Macdonald’s perfect Pitmans shorthand came into play during the trial, which was reported virtually verbatim, as did his analytical mind. He and a fellow journalist spent hours painstakingly trawling through valuation and voters’ rolls until finally, in conjunction with discussions with local shopkeepers, they identified the location of the cottage. When they arrived, photographer in tow, the door was unlocked and pornographic publications remained strewn around. Their hard slog had paid off. It was typical of his method of working, quietly and diligently.
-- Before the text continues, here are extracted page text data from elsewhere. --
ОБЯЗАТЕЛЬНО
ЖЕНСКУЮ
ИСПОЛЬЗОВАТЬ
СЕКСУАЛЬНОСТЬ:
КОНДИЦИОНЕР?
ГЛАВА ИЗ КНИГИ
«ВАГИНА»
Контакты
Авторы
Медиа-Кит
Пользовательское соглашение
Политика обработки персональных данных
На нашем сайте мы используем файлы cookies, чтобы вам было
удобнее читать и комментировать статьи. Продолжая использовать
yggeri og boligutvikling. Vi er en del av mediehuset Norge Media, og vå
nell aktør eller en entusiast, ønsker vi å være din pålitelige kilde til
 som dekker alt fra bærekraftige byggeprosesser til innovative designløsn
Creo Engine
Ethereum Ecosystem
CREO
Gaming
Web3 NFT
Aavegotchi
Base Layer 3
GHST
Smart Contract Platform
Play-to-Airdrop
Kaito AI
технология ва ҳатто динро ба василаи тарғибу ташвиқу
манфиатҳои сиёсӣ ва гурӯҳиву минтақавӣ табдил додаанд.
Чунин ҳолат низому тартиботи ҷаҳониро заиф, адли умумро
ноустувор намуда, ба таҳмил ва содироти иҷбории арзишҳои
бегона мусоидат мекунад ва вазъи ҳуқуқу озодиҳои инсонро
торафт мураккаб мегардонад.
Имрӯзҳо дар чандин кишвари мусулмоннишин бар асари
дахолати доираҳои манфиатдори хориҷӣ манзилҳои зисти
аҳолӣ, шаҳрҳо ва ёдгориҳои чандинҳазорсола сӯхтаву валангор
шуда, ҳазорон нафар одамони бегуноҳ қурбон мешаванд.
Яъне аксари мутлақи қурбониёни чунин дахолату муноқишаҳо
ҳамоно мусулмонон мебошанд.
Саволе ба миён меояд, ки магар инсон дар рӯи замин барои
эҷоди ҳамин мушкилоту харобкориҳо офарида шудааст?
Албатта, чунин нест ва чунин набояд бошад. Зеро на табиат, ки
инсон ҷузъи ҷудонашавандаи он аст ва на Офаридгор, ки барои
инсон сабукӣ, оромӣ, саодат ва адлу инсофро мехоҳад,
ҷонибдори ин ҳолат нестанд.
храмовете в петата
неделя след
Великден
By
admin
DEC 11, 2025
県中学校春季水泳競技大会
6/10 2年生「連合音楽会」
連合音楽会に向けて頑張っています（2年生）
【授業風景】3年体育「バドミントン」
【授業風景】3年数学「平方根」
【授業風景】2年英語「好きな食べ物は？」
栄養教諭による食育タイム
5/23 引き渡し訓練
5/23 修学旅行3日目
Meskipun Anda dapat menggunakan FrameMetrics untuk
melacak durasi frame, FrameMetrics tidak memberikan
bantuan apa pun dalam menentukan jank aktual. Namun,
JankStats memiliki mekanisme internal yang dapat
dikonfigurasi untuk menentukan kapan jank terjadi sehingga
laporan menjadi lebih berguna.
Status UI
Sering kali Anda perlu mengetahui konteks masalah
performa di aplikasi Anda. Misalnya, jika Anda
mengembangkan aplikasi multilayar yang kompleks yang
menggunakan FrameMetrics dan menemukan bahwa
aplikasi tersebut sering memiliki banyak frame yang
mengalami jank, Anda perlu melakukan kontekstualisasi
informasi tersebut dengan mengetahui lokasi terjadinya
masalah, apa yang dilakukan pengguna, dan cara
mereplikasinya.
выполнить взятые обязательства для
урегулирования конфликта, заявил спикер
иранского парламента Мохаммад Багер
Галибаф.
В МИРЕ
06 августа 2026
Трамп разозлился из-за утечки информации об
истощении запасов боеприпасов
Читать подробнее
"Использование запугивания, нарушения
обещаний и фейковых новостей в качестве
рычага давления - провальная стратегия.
Over almost 30 years at The Herald he worked on countless major stories including mountain rescues, maritime tragedies and the collapse of Aberdeen University’s zoology building. Such events inevitably attracted huge media interest and with so many national newspapers chasing the same story there was constant banter and competition among the press pack. He and a colleague, armed with a sunken boat’s crew list, would often work either side of a street to contact bereaved families. But on many occasions, rather than have a horde of journalists knocking on the door in succession, there was a gentleman’s agreement that one would do the job and pool the information with the others to avoid undue distress to the bereaved.
Following the discovery of North Sea oil Macdonald found himself covering Scotland’s emerging energy industry and became the paper’s North Sea correspondent, establishing a credibility among the CEOS of international corporations who were often happy to speak to him directly. He also covered the 1988 Piper Alpha disaster, which claimed the lives of 167 North Sea workers, and the subsequent Cullen Inquiry.
Although news intervened and he never became a dedicated sports reporter, he covered various sporting events throughout his career and remained an avid sports fan. He was a member of Aberdeen’s Seafield Bowling Club, had played at Deeside Golf since he was a junior member and, the day before he died, was ecstatic to see Europe’s Ryder Cup victory.
Predeceased by his sister Bet, he is survived by his elder sister Elsa.